:: Supplied records
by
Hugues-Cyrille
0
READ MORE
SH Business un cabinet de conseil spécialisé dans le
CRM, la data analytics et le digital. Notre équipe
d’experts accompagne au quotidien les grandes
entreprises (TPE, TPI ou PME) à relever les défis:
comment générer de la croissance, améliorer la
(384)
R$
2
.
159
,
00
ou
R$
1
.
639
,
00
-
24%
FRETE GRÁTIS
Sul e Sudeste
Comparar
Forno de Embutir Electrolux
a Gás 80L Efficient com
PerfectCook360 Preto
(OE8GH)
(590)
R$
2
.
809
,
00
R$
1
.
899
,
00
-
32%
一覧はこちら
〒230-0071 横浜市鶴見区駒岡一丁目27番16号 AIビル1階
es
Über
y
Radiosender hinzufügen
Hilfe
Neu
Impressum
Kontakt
::::
:: Supplied records
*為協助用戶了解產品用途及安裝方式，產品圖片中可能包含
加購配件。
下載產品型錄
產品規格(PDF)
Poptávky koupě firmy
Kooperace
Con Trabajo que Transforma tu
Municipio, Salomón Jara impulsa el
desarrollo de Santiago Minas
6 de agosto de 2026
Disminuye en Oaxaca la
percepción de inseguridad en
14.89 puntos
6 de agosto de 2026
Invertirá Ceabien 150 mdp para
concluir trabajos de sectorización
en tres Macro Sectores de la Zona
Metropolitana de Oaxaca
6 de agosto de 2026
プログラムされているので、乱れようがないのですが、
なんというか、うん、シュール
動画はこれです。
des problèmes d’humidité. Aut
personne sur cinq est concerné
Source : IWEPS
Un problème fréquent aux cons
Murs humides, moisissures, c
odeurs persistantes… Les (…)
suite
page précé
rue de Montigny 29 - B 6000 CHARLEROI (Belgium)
::::
Your instructions:
When a line contains the string "Oaxaca", copy it from the records.

Expected answer:
Disminuye en Oaxaca la
Metropolitana de Oaxaca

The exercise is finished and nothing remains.